*Given records:*
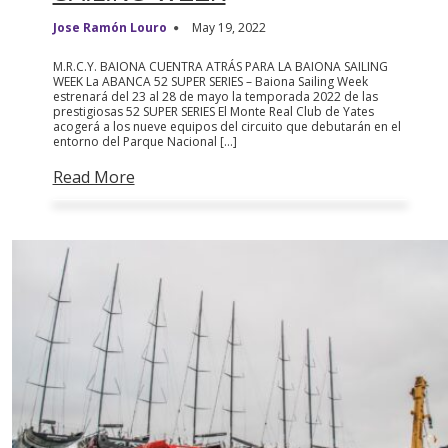
Jose Ramón Louro
May 19, 2022
M.R.C.Y. BAIONA CUENTRA ATRÁS PARA LA BAIONA SAILING
WEEK La ABANCA 52 SUPER SERIES – Baiona Sailing Week
estrenará del 23 al 28 de mayo la temporada 2022 de las
prestigiosas 52 SUPER SERIES El Monte Real Club de Yates
acogerá a los nueve equipos del circuito que debutarán en el
entorno del Parque Nacional […]
Read More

*Work to be completed:*
Output the data above in full. Skip every picture.

*Written solution:*
Jose Ramón Louro
May 19, 2022
M.R.C.Y. BAIONA CUENTRA ATRÁS PARA LA BAIONA SAILING
WEEK La ABANCA 52 SUPER SERIES – Baiona Sailing Week
estrenará del 23 al 28 de mayo la temporada 2022 de las
prestigiosas 52 SUPER SERIES El Monte Real Club de Yates
acogerá a los nueve equipos del circuito que debutarán en el
entorno del Parque Nacional […]
Read More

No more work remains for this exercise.